The Copernican Revolution of political thinking is about redefining politics so that political discussions can include these economic issues, first and foremost. To do that, we need an expansive understanding of what a properly political conversation is.

We’ve become too accustomed to thinking of politics as being solely about the interplay of private and public – working out what areas of life are proper to individuals and what are proper to the government.

What is the political? It’s every relationship between people that helps constitute society. Every aspect of human life constitutes our political life. The domain of politics is life itself. You understand this and all that libertarianism just falls away. It’s just inadequate to the problems we face and the solutions we need.

We can forget the most valuable contribution that libertarianism brings to political thinking – how horrifyingly dangerous the state is. But that’s only one aspect of a universe of political importance and power. 

An artist's representation of a startled Copernicus.
The original Copernican Revolution – you know, the one the actual Nicolas Copernicus* started – transformed our image of the cosmos from a home built specifically for humanity into a complex assemblage where humanity lives. That cosmology alienated God from humanity because it implied that God had more complex priorities than human development.

* Or rather, Mikolaj Kopernik, for those of you like me who think Latin is kind of snooty and Slavic languages generally sound extra-badass.

Kant, like all reactionaries who believe themselves progressive, wanted to preserve the material truth of a world more complex than humanity, but restore the moral authority of a God that cares only for humanity.

But the problem with an image of God as a moral authority is that it seems an unjustly one-way relationship.
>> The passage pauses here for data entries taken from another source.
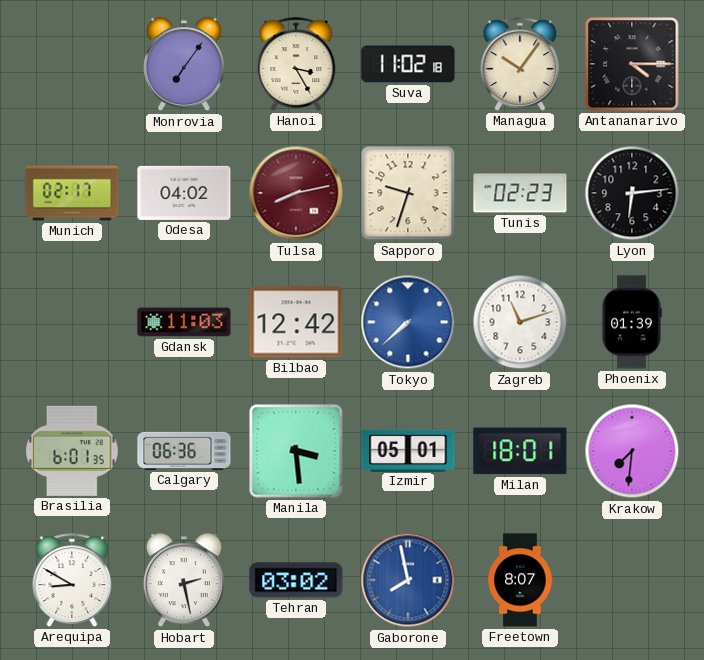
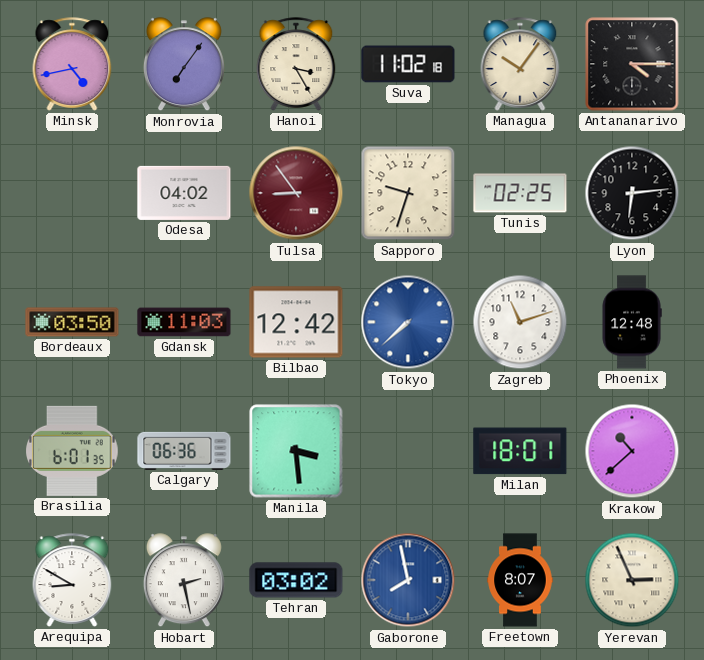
Minsk: none -> 4:43
Munich: 02:17 -> none
Tulsa: 8:13 -> 8:54
Tunis: 02:23 -> 02:25
Bordeaux: none -> 03:50
Phoenix: 01:39 -> 12:48
Izmir: 05:01 -> none
Krakow: 7:31 -> 10:38
Yerevan: none -> 2:56
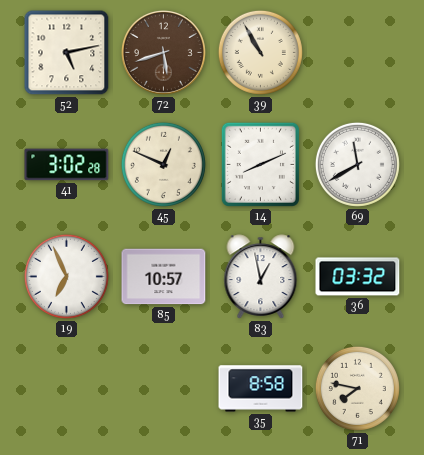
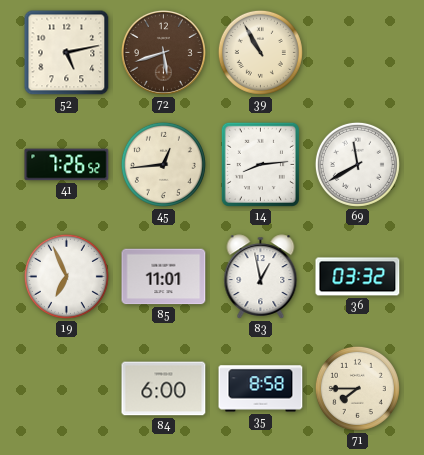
41: 3:02 -> 7:26
45: 12:49 -> 12:44
14: 8:11 -> 8:14
85: 10:57 -> 11:01
84: none -> 6:00
71: 7:47 -> 7:45
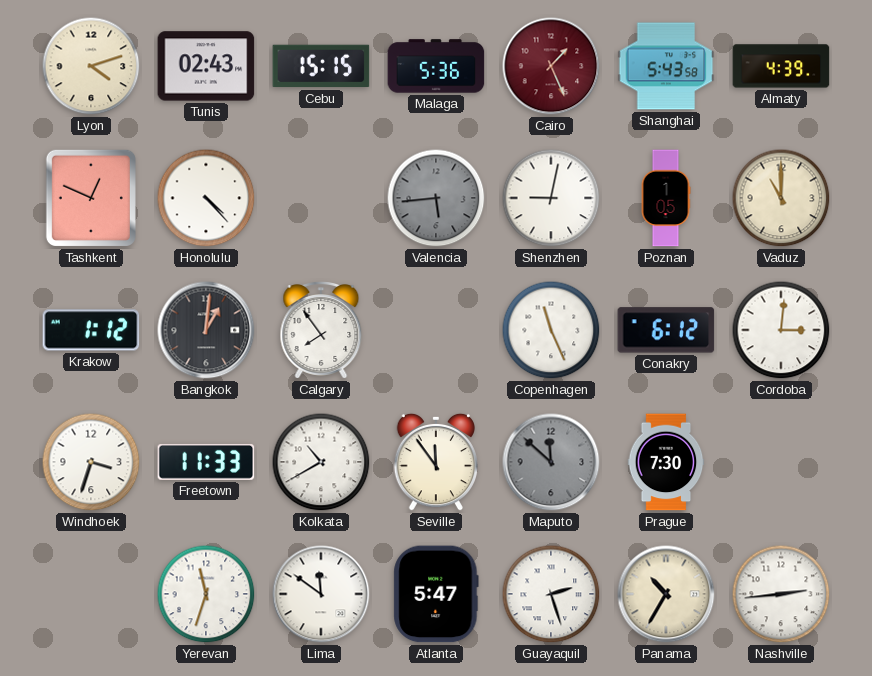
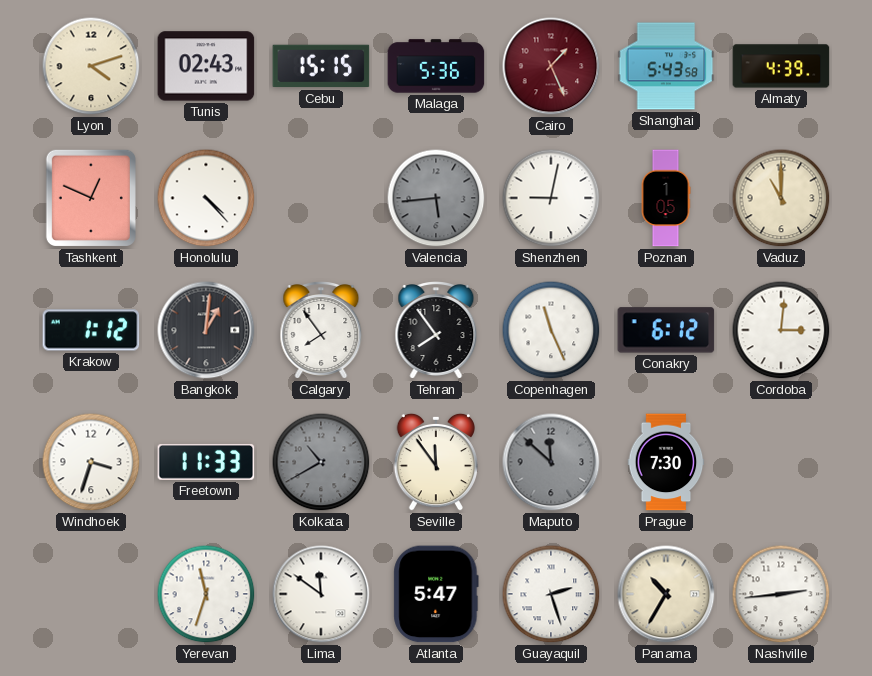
Tehran: none -> 7:54
Kolkata dial: white -> grey
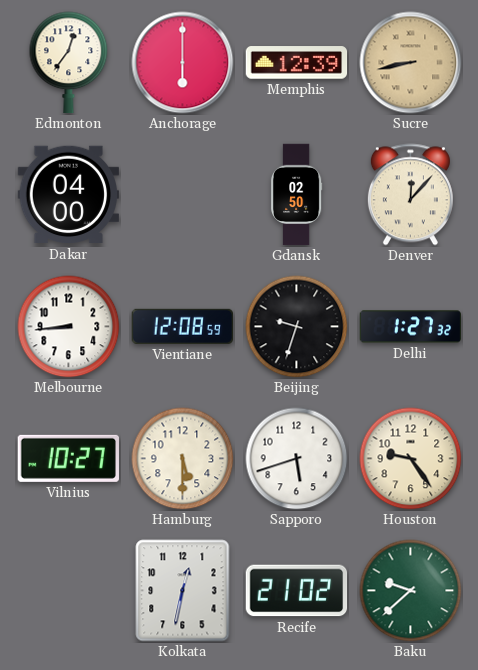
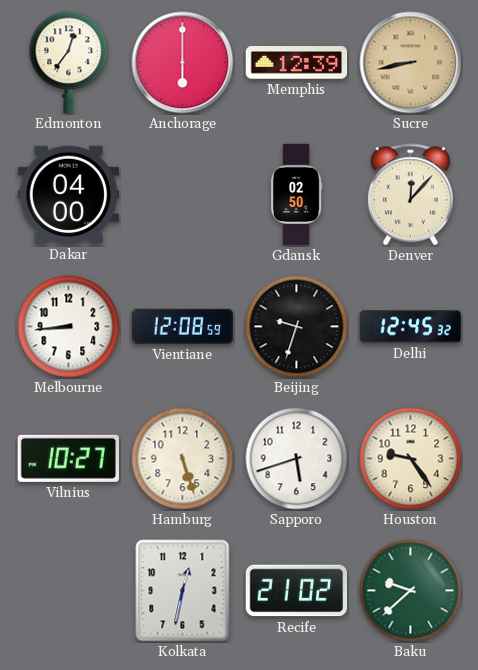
Delhi: 1:27 -> 12:45
Hamburg: 5:30 -> 5:27
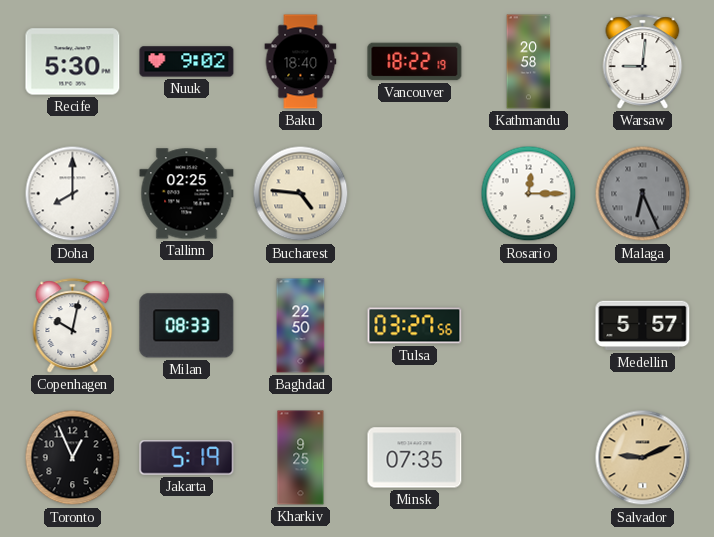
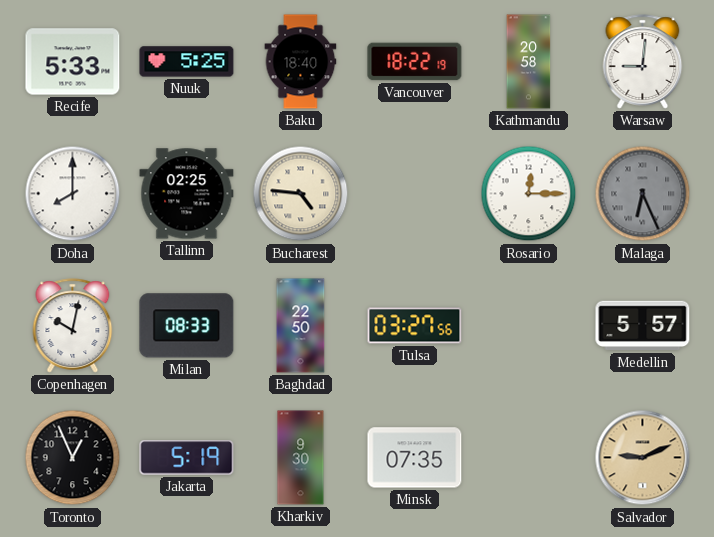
Recife: 5:30 -> 5:33
Nuuk: 9:02 -> 5:25
Kharkiv: 9:25 -> 9:30
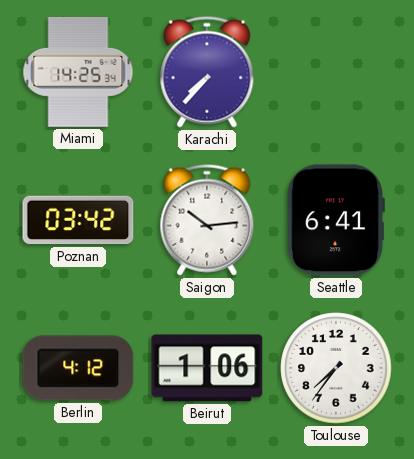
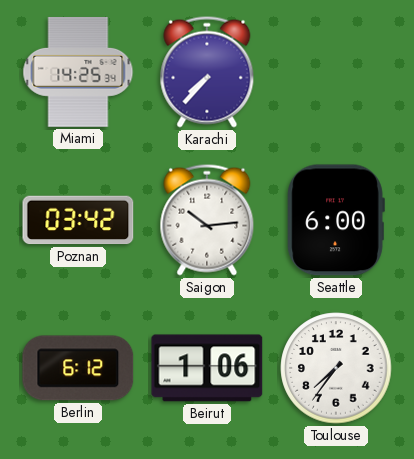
Seattle: 6:41 -> 6:00
Berlin: 4:12 -> 6:12
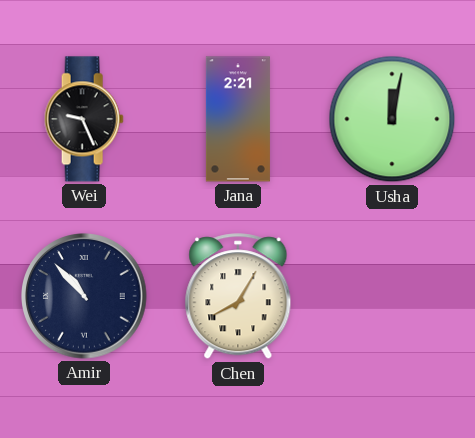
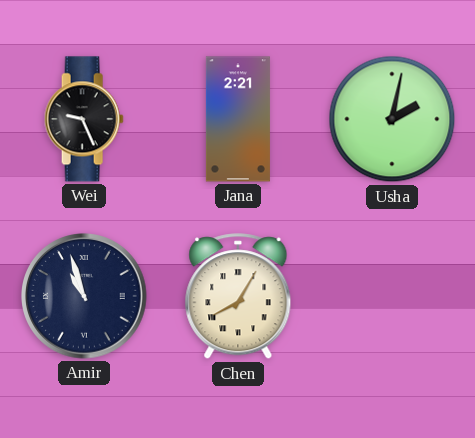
Usha: 12:02 -> 2:02
Amir: 10:53 -> 10:57
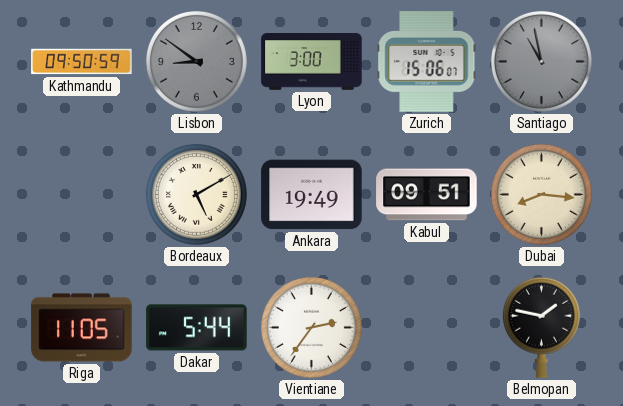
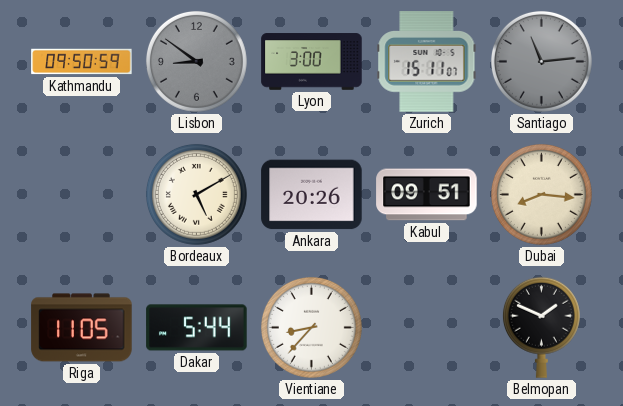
Zurich: 15:06 -> 15:11
Santiago: 10:58 -> 11:14
Ankara: 19:49 -> 20:26
Vientiane: 2:36 -> 8:37
Belmopan: 1:47 -> 1:49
Living in a manifestly unfair world, prayer and piety alone isn’t exactly effective in building a more just society. If we expect justice and fairness to arise naturally, it will never arrive. 

The strong will continue to eat the weak, unless the weak find new ways to make themselves strong. But that strength has to be new kinds of power that undercut the strength of the already-strong. Our ideals have to be about remaking society – changing each of our minds – so that violent coercion is literally not effective anymore.

Human politics driven by our ideals puts us at war with the cosmos itself. It means that the ideal of human politics is to demand a better world than the universe is able to give you – if I can’t find it in the world as it is, I’ll build it.

It’s the demand to God herself – I won’t submit to your theodicy; I won’t justify the raw deal of human suffering. My ideal is a world where everyone lives in peace and happiness. Where a single crying child is too much pain to be right, to be justified.